Monday was Johnson & Wales with the formidable Mary Catherine Diebel, co-owner of the lovely Upstairs in the Square, to present ideas on the restaurant industry and have a discussion about my book, “Back of the House,” before 150 culinary students.  I’d no idea that J&W had such a cool, modern campus and such a pleasant vibe.

Previously, research was being done on a series of articles I’ve been asked to write about Japan; interestingly, few of these are specific to food, but rather are concerned with comedy, jazz, and sumo.

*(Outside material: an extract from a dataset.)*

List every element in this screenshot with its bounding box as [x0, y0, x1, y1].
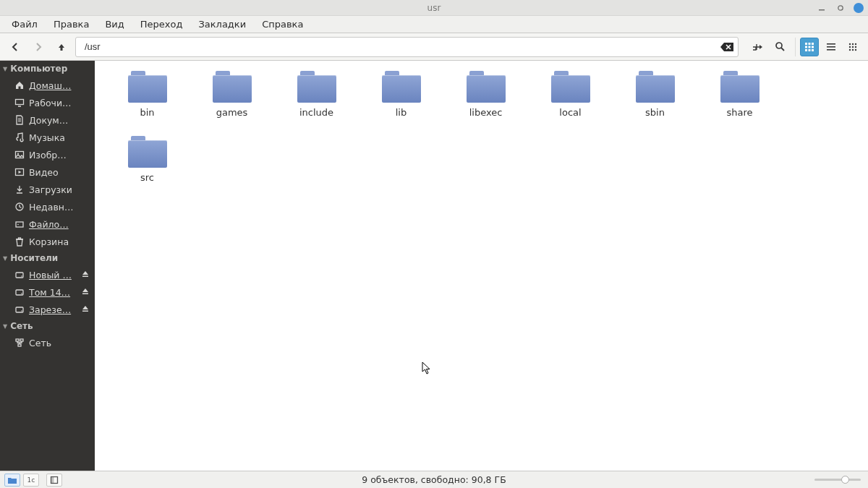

Moving forward, more work on Japan and the snail’s pace, the glacial progress of my book on growing up Ethiopian; I rather like the slow pace, I have to say, as it forces me to think things through rather than put down on paper the first thing that comes to mind.  It creates a relationship to the subject and, let’s face it, silence is always preferable.

In between all of this, I’m trying to ignore the “taco issue” in today’s NY Times, and instead am focusing on thoughts of Marcella Hazan–she died on Sunday–whose cookbooks were the first I studied and used again and again and again until many of the recipes became second nature.

Unlike the bombastic Julia Child, whose recipes convinced Americans that haute French was possible in home kitchens, who ironically lowered the standard of what ought to pass for beautiful food, Marcella Hazan brought to life the simplicity of Italian cooking.  Her basic tomato sauce–onion, butter, salt, good canned tomatoes–is the perfect example of her sweetness and achievement and intelligence.